下意识地,道出心中诚恳的谢意,等想到应该尊敬正式些地道谢时,却是被眼前人灿烂纯真的笑脸生生震撼了。那样的笑容,一如早春的朝阳明朗生动耀人心魄,亦如雾中晨露朦胧清润似幻似真疏忽即逝而无法挽留。
心中不免怅然,竟有些心疼。
“桔梗喜欢我吗?”一句话突兀地撞进我的耳膜。
“嗯?”我甚是疑惑,他怎地会问我这个?然而等意识到发生了什么,却真是差点没把我吓死,我居然狗胆包天匪夷所思地用右手抚着市丸队长的左脸!顿时整个脸火烧火燎地,“对……对不起!”慌乱得舌头也打结了。
“哦,看来还舍不得放手呢。”听他那戏谑的调侃语调,我羞愧得心越发紧绷,胸中却似有一股莫可名状的情绪在激突冲撞无法克制。我忍不住偷偷抬头看向他,却发现自己的右手还纹丝不动地贴在人家脸上!我忙不迭撤回已然显得僵硬的手,不可置信地微微张开了嘴,愕然于自己此刻近乎荒诞的身体反应。
正自茫然间,一股暖暖的略带侵略性的气息扑入颈项,随之耳边传来似调笑似轻浮的低语:“如果是你的话,我不介意哦。”
我傻眼了,这……算调戏吗?我呆愣地看向他,发现他已回复了那副令人不敢恭维的笑容。我立时明白了一件事:我被耍了!
“那么,我们走吧。要快点哦,可别让朽木队长等急了呢。”他说完甩甩衣袖闪人了。
瞪圆眼看着那悠悠前行的背影,想着他那一副云淡风轻淡然自得的模样行事却如此诡异莫测让人摸不着头脑,我真有些哭笑不得无言以对。不过,被他这一番恶趣味的戏耍,虽还是有些害怕,但感觉轻松了不少。深吐了口气,正自稍稍放松了心神,猛然间意识到他刚好像说了“朽木队长”?我立时一个寒噤,想到朽木队长那张石雕般的脸就觉得前途灰暗,上班没几天就迟到,很不妙啊。
☆、银的恶作剧
从名为市丸银的男人无视我意见单方面说要送我回番队到现在应该已经过了很久了,而且这个拐角好像五分钟前才刚经过的,那一坨不久前险些被他华丽践踏的狗屎貌似就是我猜测的证明。

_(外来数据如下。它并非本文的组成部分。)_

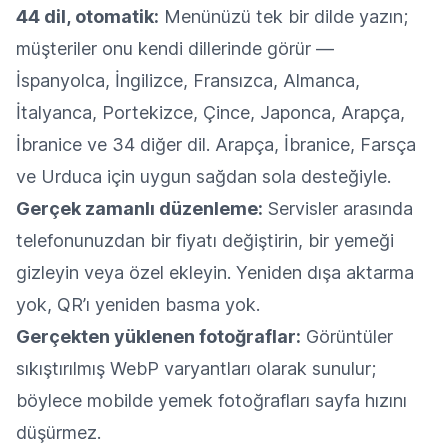
44 dil, otomatik:
Menünüzü tek bir dilde yazın;
müşteriler onu kendi dillerinde görür —
İspanyolca, İngilizce, Fransızca, Almanca,
İtalyanca, Portekizce, Çince, Japonca, Arapça,
İbranice ve 34 diğer dil. Arapça, İbranice, Farsça
ve Urduca için uygun sağdan sola desteğiyle.
Gerçek zamanlı düzenleme:
Servisler arasında
telefonunuzdan bir fiyatı değiştirin, bir yemeği
gizleyin veya özel ekleyin. Yeniden dışa aktarma
yok, QR’ı yeniden basma yok.
Gerçekten yüklenen fotoğraflar:
Görüntüler
sıkıştırılmış WebP varyantları olarak sunulur;
böylece mobilde yemek fotoğrafları sayfa hızını
düşürmez.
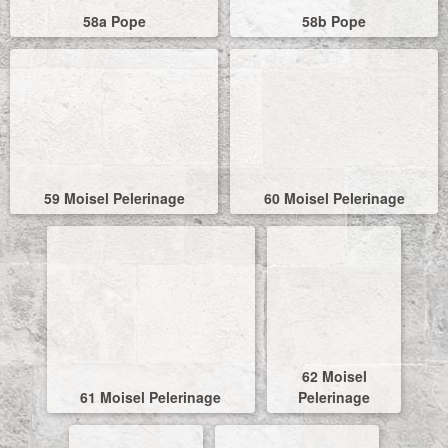
58a Pope
58b Pope
59 Moisel Pelerinage
60 Moisel Pelerinage
62 Moisel
61 Moisel Pelerinage
Pelerinage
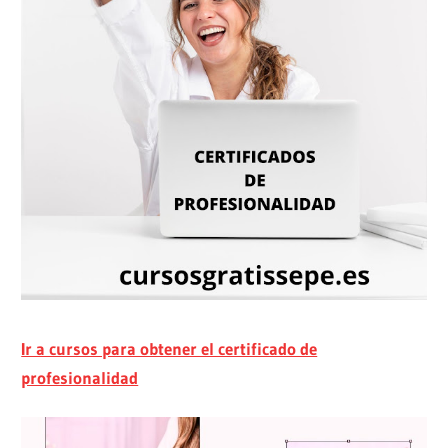
Ir a cursos para obtener el certificado de
profesionalidad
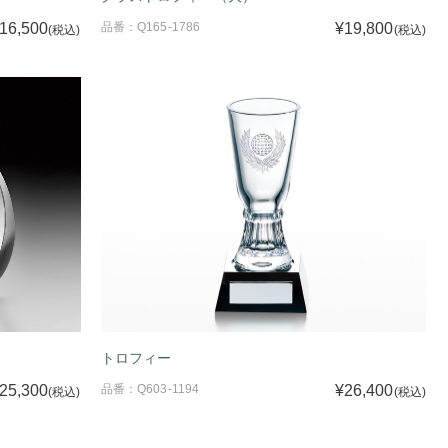
16,500
品番：Q165-1786
¥19,800
(税込)
(税込)
トロフィー
25,300
品番：Q603-1194
¥26,400
(税込)
(税込)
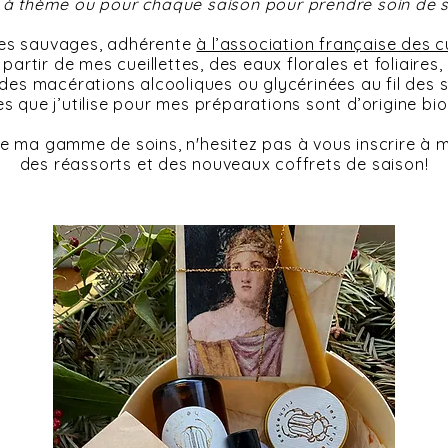
e à thème ou pour chaque saison pour prendre soin de s
ntes sauvages, adhérente
à l’association française des c
partir de mes cueillettes, des eaux florales et foliaires
 des macérations alcooliques ou glycérinées au fil des 
s que j’utilise pour mes préparations sont d’origine bi
 ma gamme de soins, n'hesitez pas à vous inscrire à ma
des réassorts et des
nouveaux
coffrets de saison!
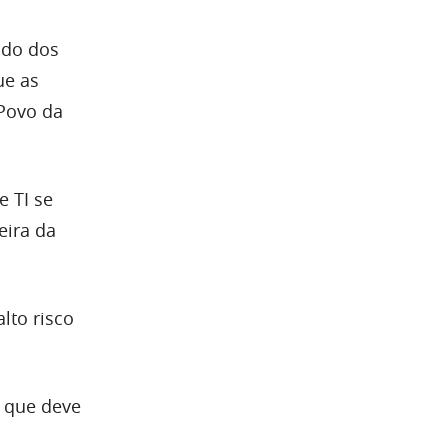
ado dos
ue as
 Povo da
 TI se
eira da
lto risco
a que deve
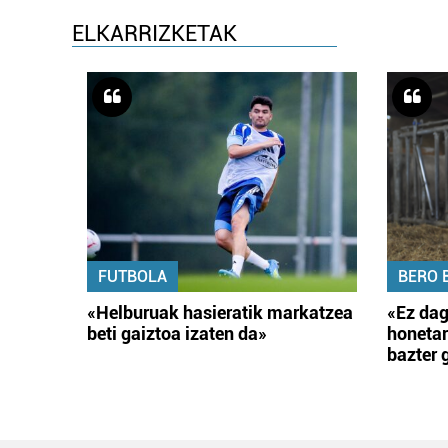
ELKARRIZKETAK
FUTBOLA
BERO 
«Helburuak hasieratik markatzea
«Ez dag
beti gaiztoa izaten da»
honetar
bazter 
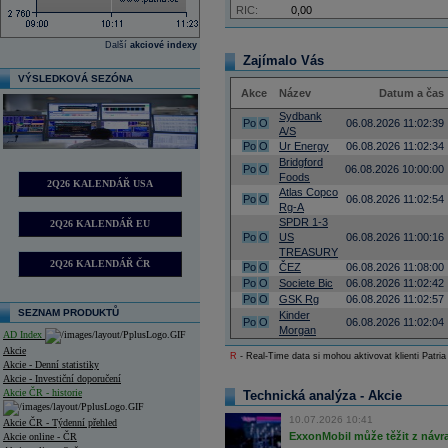
RIC:
0,00
Další
akciové indexy
Zajímalo Vás
VÝSLEDKOVÁ SEZÓNA
Akce
Název
Datum a čas
Sydbank
Po
O
06.08.2026 11:02:39
A/S
Po
O
Ur Energy
06.08.2026 11:02:34
Bridgford
Po
O
06.08.2026 10:00:00
Foods
2Q26 KALENDÁŘ USA
Atlas Copco
Po
O
06.08.2026 11:02:54
Rg-A
SPDR 1-3
2Q26 KALENDÁŘ EU
Po
O
US
06.08.2026 11:00:16
TREASURY
2Q26 KALENDÁŘ ČR
Po
O
ČEZ
06.08.2026 11:08:00
Po
O
Societe Bic
06.08.2026 11:02:42
Po
O
GSK Rg
06.08.2026 11:02:57
SEZNAM PRODUKTŮ
Kinder
Po
O
06.08.2026 11:02:04
Morgan
AD Index
Akcie
R
- Real-Time data si mohou aktivovat klienti Patria
Akcie - Denní statistiky
Akcie - Investiční doporučení
Akcie ČR - historie
Technická analýza - Akcie
10.07.2026 10:41
Akcie ČR - Týdenní přehled
ExxonMobil může těžit z návrat
Akcie online - ČR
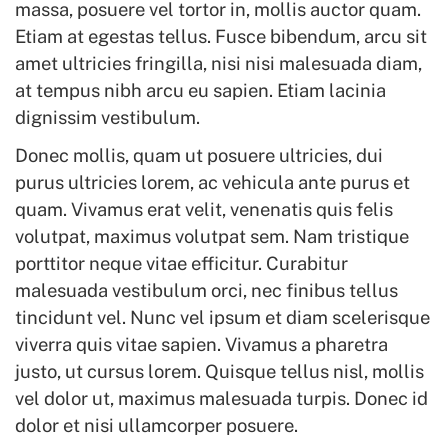
massa, posuere vel tortor in, mollis auctor quam.
Etiam at egestas tellus. Fusce bibendum, arcu sit
amet ultricies fringilla, nisi nisi malesuada diam,
at tempus nibh arcu eu sapien. Etiam lacinia
dignissim vestibulum.
Donec mollis, quam ut posuere ultricies, dui
purus ultricies lorem, ac vehicula ante purus et
quam. Vivamus erat velit, venenatis quis felis
volutpat, maximus volutpat sem. Nam tristique
porttitor neque vitae efficitur. Curabitur
malesuada vestibulum orci, nec finibus tellus
tincidunt vel. Nunc vel ipsum et diam scelerisque
viverra quis vitae sapien. Vivamus a pharetra
justo, ut cursus lorem. Quisque tellus nisl, mollis
vel dolor ut, maximus malesuada turpis. Donec id
dolor et nisi ullamcorper posuere.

我还清楚地记得他在忙不迭躲过即将踩中的狗屎后一本正经地告诉我说这是一坨了不起的狗屎,居然能不动声色轻而易举地躲过他市丸银大人的强力一击。当时我竭力克制才没有让白眼突破防线。我有一个不是很好的预感,他不会也是路痴吧?随即我又立刻否决了这种可能性:不会不会,堂堂护庭十三番的队长不会这么不华丽的,我要相信市丸“队长”的实力。于是我还是坚定地跟随着市丸队长的脚步。但是,这份坚定终于在第七次经过这坨狗屎时崩溃了。
“市丸队长,六番什么时候能到啊?”我抱着忐忑的心情问道,心里想着或许他只是跟我开个玩笑,反正这会儿相处下来也知道他是个恶趣味的人。
“谁知道呢。”一副无所谓的口气。
什么!不知道?说要送我回番队的人是他,然后在这儿无头苍蝇一样围着一坨狗屎瞎转了半天,结果他来句凉飕飕的“谁知道呢”就完事了?我怒了,我真的想不顾一切地发飙了!不过也只是想想而已,我可没猛到敢跟眼前这个人叫板,我还不想自寻死路。虽然他现在看上去是很无害,但那隐隐透出的几分危险冷冽总让我有点心里发毛。于是我只能默默地怨念着,诅咒市丸银下次一定踩中狗屎!
“桔梗对这个回答似乎很不满呢。”无辜到欠扁的声调中貌似还夹杂着一点故意的委屈。
还未等我有所表示,某人又自乐道:“咦,桔梗的表情真是丰富多彩呦,很有青春的活力呢。”
“嗯?”我一抬眼,发现他不知何时已站定在我面前,正一脸有趣地看着我。
我嘴角抽搐,那是被你压迫后的阴郁和自身受欺压却无力反抗的无奈辛酸好不好,还青春的活力呢!话说这人的脑子究竟是如何构造的,说话想法如此个性奇特。
“果然呢,桔梗还在发育中消化吸收也快得很,连饿肚子的叫声都这么欢快激昂呢。”
“……”
我发誓我听出了他看似随意的语气中那明显的调侃意味!我不活了,丢脸丢到家了。早上从朽木府出来也没顾上吃饭,然后又被市丸银这个活宝连耍带气折腾了大半天,早就饿得前胸贴后背了。
我无力地抬头看那艳阳高照万里晴空,再想到朽木队长冷若冰霜铁面无私的面孔,有了一种冰火两重天的感觉。我脑子里甚至都已经出现了回番队后朽木队长二话不说叫我卷铺盖滚蛋后我颠沛流离食不果腹饥寒交迫的凄凉光景了,背景里还有阿炳的《二泉映月》和市丸银幸灾乐祸的笑声交相辉映此起彼伏,想想都觉得快要掉下泪来。
哼,讨厌的市丸银,都把我害那么惨了还不忘嘲笑我,给我消失!我奋力地驱赶着脑中盘旋不去的讨厌笑声,结果那笑声不但没消停反而嚣张得越发欢快了,感觉真实得就像是他本人在笑一样。嗯?我猛一抬头,果然!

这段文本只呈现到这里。